Gary Byers gb at clozure.com
Fri Jan 18 15:10:10 PST 2008


One thing that you can try (it won't really get very far, but ...)
is to rename a Linux or Darwin heap image to whatever the Solaris
kernel expects, and see if you can map it into memory and start
executing code.  (Try setting a breakpoint at _SPfuncall; if you
get there and single-step for a few instructions, you should
find yourself executing compiled lisp code if everything got
mapped in right.)  One of the first things that'll happen is
that MAKE-READ-WRITE-LOCK will cons, and that'll give you
the opportunity to debug the exception handler (I'm sure that
you're looking forward to that ...)  Before too long, the
Linux/Darwin image will probably try to do something Linux-
or Darwin-specific, but there's likely stuff to exercise before
it gets to that point.

As far as syscall interfaces go: there's already some variance
between supported OSes, reflected by conditionalizaion in
(especially) l1-sockets.lisp and linux-files (which is misnamed:
the use of "linux" in the filename should be read "as opposed
to the old classic MacOS filesystem stuff from Way Back When.")
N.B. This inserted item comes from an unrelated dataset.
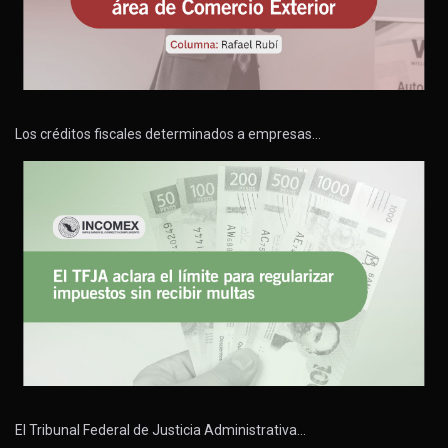
Los créditos fiscales determinados a empresas…
El Tribunal Federal de Justicia Administrativa…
Some of the use of direct system calls (rather than just going
through a C wrapper and maybe checking errno) is historical:
in the days of cooperatively-scheduled threads, errno was
a shared global and it was easy to forget to do whatever
needed to be done to ensure that errno was set and tested
atomically (and therefore easy to test the result of
a direct system call, which would usually be negative if
an error occurred.)  For most of the stuff in l1-sockets
and linux-files, it'd be fine to just do an ff-call and
a call to (ccl::%get-errno) afterward, if necessary.
(CCL::%GET-ERRNO returns the negated thread-local errno
and ses the thread-local variable to 0; Matt recently
found a bug where it was actually setting it to whatever
was in the f0 (xmm0) register.)

Some of the syscalls in level-0 may -need- to be syscalls,
since they may need to run before the FFI is fully initialized.
(Even that may be less true than it once was; I'm not sure.)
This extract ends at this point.